O estudioso refere que a concepção de tradição como um “depósito morto” está associada ao mesmo padrão de compulsão de repetição que a memória traumática. De forma semelhante, podemos pensar a memória-reconstrução relacionada à tradição aberta e viva. O que entendemos disso? A primeira concepção de tradição mostra-se enrijecida, sem abertura a mudanças, mas somente à reprodução do que já foi instituído, a formas de controle, podendo se constituir como fonte de ressentimento. A segunda possibilita a sua assimilação pelos povos e a sua transformação, estando aberta a constantes (re) apropriações e a refiguração pelo mundo dos sujeitos.

Desse modo, Ricoeur (2012a) expõe o caráter terapêutico proporcionado pela memória e tradição, ao propiciar a libertação de um povo de suas promessas não cumpridas. O autor indica, ainda, a importância de construção de narrativas diferentes e do conhecimento de narrativas de outros povos no sentido de auxiliar no uso da tradição.
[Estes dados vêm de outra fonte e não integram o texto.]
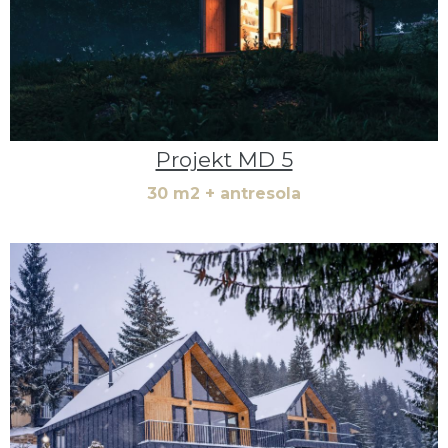
Projekt MD 5
30 m2 + antresola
Com o intercâmbio das memórias e das narrativas, as tradições podem ser usadas em seu caráter vívido, potencializando o caráter terapêutico aqui referido.

Adotando e adaptando essa perspectiva para nosso contexto, podemos dizer que nós traçamos planos, sonhos, mas que, muitas vezes, nossas ações provocam efeitos indesejados no futuro, que nos frustram e decepcionam. Ao adentrar em um casamento, fazemos planos e promessas que nem sempre poderemos ou desejaremos cumprir. Daí nossas ações cotidianas podem ir minando o relacionamento até que a união é desfeita. Promessas de amor e respeito, de fidelidade, de uma vida inteira juntos são rompidas e, muitas vezes, para um lado só, gerando sofrimento, principalmente para aquele que continuou alimentando expectativas de um ideal construído no passado. Entre o sim

primeiro do casamento e sim da separação, estabelece-se, assim, um cemitério de promessas não cumpridas, que, muitas vezes, alimenta ressentimentos e produz estagnação na vida dos sujeitos que vivenciam a dissolução de uma união.

A compulsão à memória-repetição precisa aqui ceder espaço para o trabalho da memória-reconstrução, possibilitando, nesse caso, não necessariamente a reanimação dessas promessas, mas a sua ressignificação. As experiências passadas deixaram suas marcas, mas elas não precisam significar uma reatualização constante do sofrimento, desse vivido em nossas vidas.

Desse modo, faz-se fundamental a elaboração de narrativas diferentes sobre nossas experiências, que nos libertem do que foi, mas que já não é; que nos libertem das promessas não cumpridas dirigidas a nós ou efetuadas por nós.